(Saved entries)
━━━━

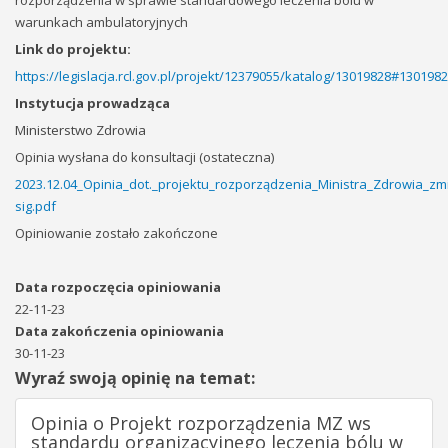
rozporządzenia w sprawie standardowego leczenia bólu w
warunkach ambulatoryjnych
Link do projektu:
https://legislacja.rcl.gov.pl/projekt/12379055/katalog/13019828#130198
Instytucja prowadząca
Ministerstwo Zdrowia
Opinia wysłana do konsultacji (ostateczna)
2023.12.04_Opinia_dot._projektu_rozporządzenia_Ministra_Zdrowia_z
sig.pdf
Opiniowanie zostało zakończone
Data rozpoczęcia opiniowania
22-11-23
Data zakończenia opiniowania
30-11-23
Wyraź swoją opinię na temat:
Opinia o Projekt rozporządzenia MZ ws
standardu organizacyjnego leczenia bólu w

━━━━

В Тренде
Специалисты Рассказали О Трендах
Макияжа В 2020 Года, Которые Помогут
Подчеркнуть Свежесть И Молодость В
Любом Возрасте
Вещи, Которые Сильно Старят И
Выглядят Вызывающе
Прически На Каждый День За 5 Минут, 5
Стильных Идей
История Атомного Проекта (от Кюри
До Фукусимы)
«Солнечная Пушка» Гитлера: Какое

━━━━

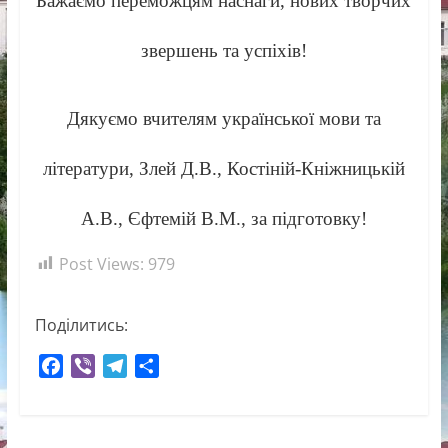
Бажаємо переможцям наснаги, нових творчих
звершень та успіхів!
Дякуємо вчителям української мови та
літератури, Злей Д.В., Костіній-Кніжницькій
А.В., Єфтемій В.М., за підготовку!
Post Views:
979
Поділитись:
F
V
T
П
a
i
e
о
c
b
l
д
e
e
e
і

━━━━

**Prompt:**
Gather all lines of the records that include the word "Data".

**Answer box:**
Data rozpoczęcia opiniowania
Data zakończenia opiniowania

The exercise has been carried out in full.